Rosie: This brings me to a short rant about how amazingly stupid people are… Especially when it comes to an inability to distinguish the fact that two different hood ornaments on the exact same car do not amount to to different cars… But hey if VW and Porsche want to tear a page from the Camaro/TransAm play book, more power to them. A Porsche is a Volkswagen, granted so is a Veyron, but at least the Veyron has the decency to look like something other than a stretched VW bug. Of all of them, I’m probably most fond of the 2002ish M5. I though the car had understated good looks and one quick trip to Dinan and you had yourself something that would upset your neigbor with the Carrera 4, badly.
DK: It’s true. The older, air-cooled cars especially, are built like tanks. The interiors are kind of crude, but the engines use air to cool themselves, rather than water, so they don’t get traditional overheating problems, and they sound like Satan’s flatulence. They are also not easy to drive.

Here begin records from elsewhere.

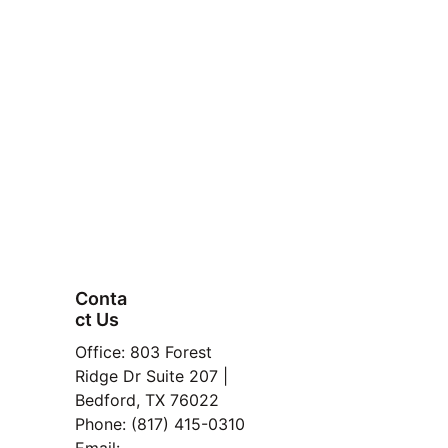
Conta
ct Us
FAQ
Office: 803 Forest 
Property
Ridge Dr Suite 207 | 
Bedford, TX 76022
Manage
Phone: (817) 415-0310
ment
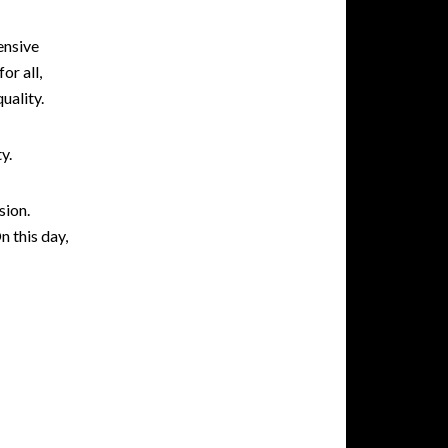
ensive
or all,
uality.
y.
sion.
n this day,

The 1980′s Porsche turbo was known as the “lawyer killer”, because 300 horsepower, turbocharging (which gives you a very snappy power delivery), and primitive, VW-Beetle based underpinings are a handful for even the best driver.
Autoproficianado: It’s not just the owners. It is a better car. I’ve never been part of the “I’m better than you because I have (insert car/watch/black card)” crowd. Those guys have issues and also a script for whale cock-derived penis enhancement pills. By the way… Did you see this automotive press release when Dartz, the builder of the Russian SUV with the whale penis interior, realized they offended Pamela Anderson? We all know how much Euro-Russian trash loves some Hep-C blonde Canadians. Classic…

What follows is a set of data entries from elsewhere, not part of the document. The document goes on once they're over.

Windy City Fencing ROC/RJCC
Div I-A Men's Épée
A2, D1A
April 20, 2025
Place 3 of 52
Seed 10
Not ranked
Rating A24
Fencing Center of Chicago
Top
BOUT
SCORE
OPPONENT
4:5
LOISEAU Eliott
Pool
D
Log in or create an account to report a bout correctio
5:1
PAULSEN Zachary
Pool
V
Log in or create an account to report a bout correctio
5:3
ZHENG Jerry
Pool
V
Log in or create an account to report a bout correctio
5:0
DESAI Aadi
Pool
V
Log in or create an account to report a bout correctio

ARMORED CAR WITHOUT PENIS. LET’S SAVE THE WHALES.
One month ago DARTZ presented uberluxury armored car with whale penis interior – PROMBRON’ (ex.RussoBaltique), lot of people name this car as DARTZ.KOMBAT. As the world’s resonance was very huge and DARTZ got lot of angry e-mails from Greenpeace, WWF and also Pamela Anderson, DARTZ make strong decision to stop their plans regarding such interior.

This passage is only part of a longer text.